À fase mais antiga estarão associadas todas as representações zoomórficas (essencialmente equídeos e um caprino) monocromáticas, de coloração vermelha, que ocupam, parcialmente, o sector sul do grande painel policromo do tecto da sala lateral do vestíbulo.

Ainda neste espaço, e por vezes também sobrepostas pelas restantes pinturas mais recentes, encontram-se algumas figuras de mãos, quer em positivo, quer em negativo, bem como um conjunto de sinais de carácter abstracto, representados por linhas rectas, curvas ou quebradas, todos igualmente concretizados através da aplicação de ocre vermelho.

Regressando à galeria central, num pequeno divertículo situado a cerca de 75m da entrada, onde a luz natural já praticamente não chega, encontra-se novo conjunto de sinais abstractos de coloração vermelha, desta feita identificados a formas ovais compartimentadas, sinais em forma de escada e outros quadrangulares.

Por último, as derradeiras figuras atribuídas a este primeiro momento de representação na gruta localizam-se na segunda galeria, correspondendo a um conjunto de gravuras, provavelmente três equídeos, definidas através da realização de um sulco profundo.

A segunda etapa de ocupação de Altamira e, simultaneamente, a sua segunda fase de representação associa-se ao Magdalenense Inferior cantábrico, distribuindo-se por um espaço temporal de, aproximadamente, 3.000 anos.

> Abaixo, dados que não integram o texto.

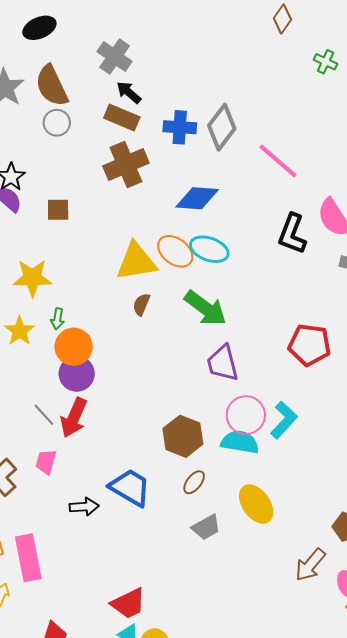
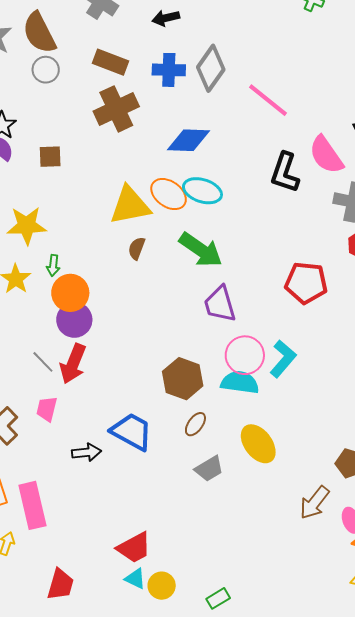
black arrow: (129, 92) -> (166, 18), moved, turned -52

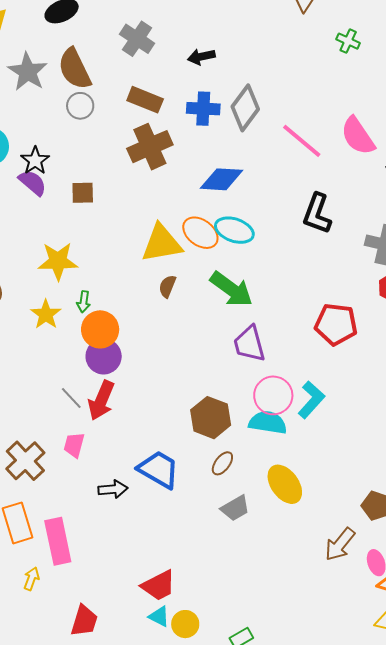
pink semicircle: (326, 155) -> (358, 136), moved

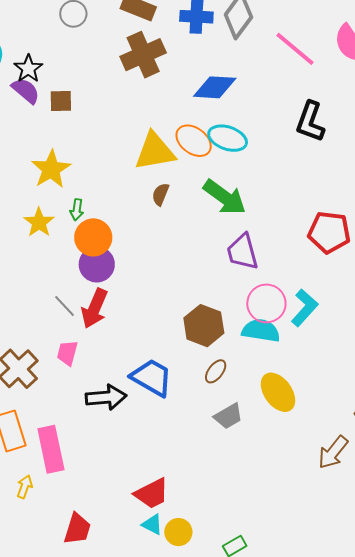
brown square: (83, 193) -> (61, 101), moved
yellow star: (58, 261) -> (51, 169), turned -30
black arrow: (113, 489) -> (106, 397), size x1.4

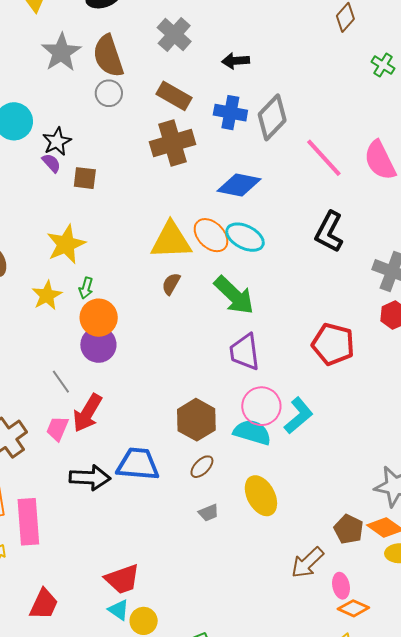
purple semicircle: (26, 91) -> (51, 163), size x0.7
red arrow: (95, 308) -> (87, 413), moved
blue trapezoid: (152, 377) -> (138, 464), turned -33
gray trapezoid: (228, 416) -> (209, 513), size x0.7

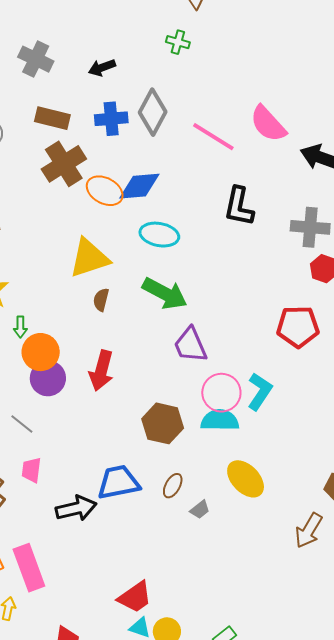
green cross: (383, 65) -> (178, 42), moved
orange ellipse: (211, 235) -> (105, 191), moved
red pentagon: (333, 344) -> (298, 327), moved
red arrow: (87, 413) -> (101, 371), moved
brown ellipse: (202, 467) -> (173, 486), moved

Neste amplo intervalo assistimos, por um lado, ao estabelecimento de uma iconografia mais diversificada, onde, apesar de continuarem a figurar alguns equídeos, surgem agora em maior número os cervos (machos e fêmeas) e os bisontes, acompanhados por alguns auroques, cabras montesas, rostos semi-humanos e um variado conjunto de sinais abstractos. Por outro lado, estas mesmas representações revelam também uma distribuição muito mais alargada, quer em termos quantitativos, quer em relação ao espaço que ocupam.

N
esta segunda fase, os últimos estudos levados a efeito permitiram individualizar dois momentos diferenciados ao nível das representações.

O primeiro corresponde à chamada “série negra” e está representado por um vasto conjunto de figuras desenhadas a carvão vegetal, mas englobando também um número muito substancial de gravuras. Ao nível da sua temática dominam os cervos (sobretudo gravados), seguidos dos caprinos, bisontes, cavalos e por último os auroques, acompanhados por um variado e numeroso grupo de sinais, de entre os quais cabe destacar as chamadas “máscaras”, um misto de representação facial abstracta humana e/ou animal.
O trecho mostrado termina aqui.